The bestselling author and environmental lawyer announced on October 9 that he was ending his Democratic presidential bid and instead launching an independent run.

A nephew of President John F Kennedy and son of attorney general Robert F Kennedy, he initially launched a long-shot bid to challenge Mr Biden for the Democratic nomination on April 19 in Boston. He said in announcing his party switch that he intended to be a spoiler candidate for both Mr Biden and Mr Trump.

Mr Kennedy has emerged as one of the leading voices of the anti-vaccine movement, with public health experts and even members of his own family describing his work as misleading and dangerous. He has also been linked to far-right figures in recent years.

– Jill Stein

The environmental activist, whose 2016 third-party presidential bid was blamed by Democrats for helping Mr Trump win the White House, says she is making another run for the nation’s highest office.

Ms Stein announced on November 9 that she will again run under the Green Party banner. “I’m running for president to offer that choice for the people outside of the failed two-party system,” she said.

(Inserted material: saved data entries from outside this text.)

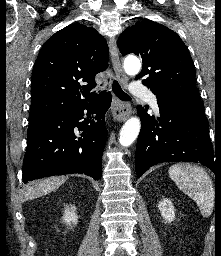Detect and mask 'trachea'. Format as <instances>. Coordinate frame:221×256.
<instances>
[{"label": "trachea", "instance_id": "3493384b", "mask_svg": "<svg viewBox=\"0 0 221 256\" xmlns=\"http://www.w3.org/2000/svg\"><path fill=\"white\" fill-rule=\"evenodd\" d=\"M112 90L116 94V96L122 101H129L131 100L130 96L127 95L122 89L119 83L116 80H113L112 83Z\"/></svg>", "mask_w": 221, "mask_h": 256}]
</instances>
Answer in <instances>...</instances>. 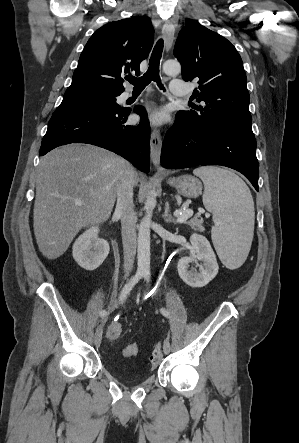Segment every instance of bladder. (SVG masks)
Instances as JSON below:
<instances>
[{"label": "bladder", "mask_w": 299, "mask_h": 443, "mask_svg": "<svg viewBox=\"0 0 299 443\" xmlns=\"http://www.w3.org/2000/svg\"><path fill=\"white\" fill-rule=\"evenodd\" d=\"M115 375L119 380L127 385H136L144 382L149 378V373L146 371H141L138 369L124 370L119 369L114 370Z\"/></svg>", "instance_id": "31cf9c89"}]
</instances>
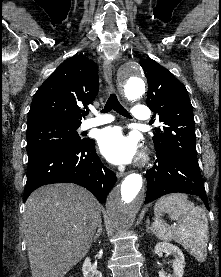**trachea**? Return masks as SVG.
Returning <instances> with one entry per match:
<instances>
[{"label":"trachea","instance_id":"1","mask_svg":"<svg viewBox=\"0 0 221 277\" xmlns=\"http://www.w3.org/2000/svg\"><path fill=\"white\" fill-rule=\"evenodd\" d=\"M111 110L116 111L120 115L131 118L130 114L124 109V107L119 103L118 98L115 94H110L104 109L101 111L102 113L109 112ZM89 112H84L87 115Z\"/></svg>","mask_w":221,"mask_h":277}]
</instances>
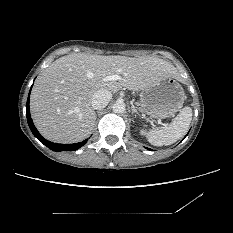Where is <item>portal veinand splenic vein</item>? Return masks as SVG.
Returning a JSON list of instances; mask_svg holds the SVG:
<instances>
[{"label":"portal vein and splenic vein","instance_id":"1","mask_svg":"<svg viewBox=\"0 0 233 233\" xmlns=\"http://www.w3.org/2000/svg\"><path fill=\"white\" fill-rule=\"evenodd\" d=\"M121 76L115 74V75H111V76H107L105 78H103V81H116V80H120Z\"/></svg>","mask_w":233,"mask_h":233}]
</instances>
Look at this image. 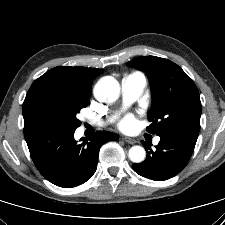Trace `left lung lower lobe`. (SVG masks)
<instances>
[{"instance_id":"1","label":"left lung lower lobe","mask_w":225,"mask_h":225,"mask_svg":"<svg viewBox=\"0 0 225 225\" xmlns=\"http://www.w3.org/2000/svg\"><path fill=\"white\" fill-rule=\"evenodd\" d=\"M156 151L143 142L147 151L144 162L133 164V170L146 178L164 181L174 177L187 165L196 142L171 134L160 135Z\"/></svg>"}]
</instances>
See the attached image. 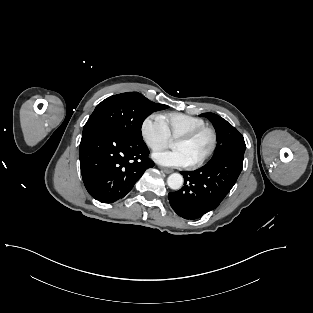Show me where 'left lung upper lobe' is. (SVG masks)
<instances>
[{
    "instance_id": "left-lung-upper-lobe-1",
    "label": "left lung upper lobe",
    "mask_w": 313,
    "mask_h": 313,
    "mask_svg": "<svg viewBox=\"0 0 313 313\" xmlns=\"http://www.w3.org/2000/svg\"><path fill=\"white\" fill-rule=\"evenodd\" d=\"M200 116L207 117L217 132L218 144L210 161L228 154L245 152L243 136L229 122L214 113H203Z\"/></svg>"
}]
</instances>
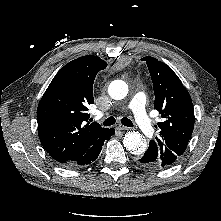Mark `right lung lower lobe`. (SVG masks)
<instances>
[{
	"instance_id": "obj_1",
	"label": "right lung lower lobe",
	"mask_w": 221,
	"mask_h": 221,
	"mask_svg": "<svg viewBox=\"0 0 221 221\" xmlns=\"http://www.w3.org/2000/svg\"><path fill=\"white\" fill-rule=\"evenodd\" d=\"M114 133L115 129L106 128L104 132H102L97 142L94 145H92L80 158H78L73 162L65 163L64 165L66 167H77V166L87 165L95 161L102 150L104 141L108 139L110 136H112Z\"/></svg>"
}]
</instances>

She ran against Mr Trump and Democrat Hillary Clinton in 2016 as a Green Party candidate and received about 1% of the vote. Some Democrats said her candidacy siphoned votes away from Mrs Clinton, particularly in swing states such as Wisconsin.

– Cornel West

The progressive activist and scholar announced on October 5 that he was ending his bid for the presidency under the Green Party banner and was instead running as an independent.

Mr West wrote on X that he was running as an independent to “end the iron grip of the ruling class and ensure true democracy!” He added: “We need to break the grip of the duopoly and give power to the people.”

He initially announced in June that he would be running as a member of The People’s Party before soon switching to the Green Party.

– Who has dropped out

Republicans: Florida governor Ron DeSantis, former vice president Mike Pence, Senator Tim Scott of South Carolina, former New Jersey governor Chris Christie, biotech entrepreneur Vivek Ramaswamy, former Arkansas governor Asa Hutchinson, North Dakota governor Doug Burgum, radio show host Larry Elder, businessman Perry Johnson, former US Representative Will Hurd of Texas and Miami mayor Francis Suarez.